● YOUR GOAL
Going down the data below, set down exactly the line with "मिळवा अमर्याद ॲक्सेस" and each line after it through the line with "तेलंगाना की संस्कृति और धरोहर"; no other lines.

● EXTRACTED INFORMATION
Segment Open
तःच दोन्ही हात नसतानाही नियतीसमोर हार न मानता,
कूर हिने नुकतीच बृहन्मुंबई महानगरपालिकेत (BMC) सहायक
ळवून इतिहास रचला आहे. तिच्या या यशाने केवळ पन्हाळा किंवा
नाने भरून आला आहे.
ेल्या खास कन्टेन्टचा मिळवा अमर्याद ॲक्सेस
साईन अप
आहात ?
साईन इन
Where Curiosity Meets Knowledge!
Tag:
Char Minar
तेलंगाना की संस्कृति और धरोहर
Segment Closed
Segment Open
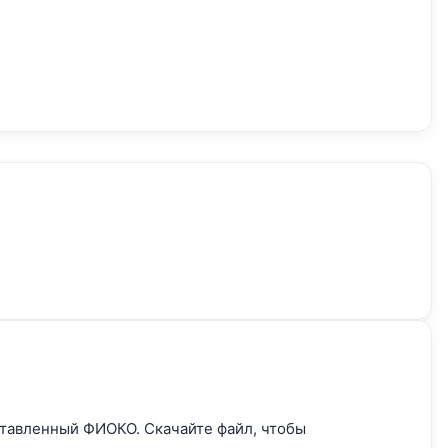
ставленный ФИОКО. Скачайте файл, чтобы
Segment Closed
● OUTPUT
ेल्या खास कन्टेन्टचा मिळवा अमर्याद ॲक्सेस
साईन अप
आहात ?
साईन इन
Where Curiosity Meets Knowledge!
Tag:
Char Minar
तेलंगाना की संस्कृति और धरोहर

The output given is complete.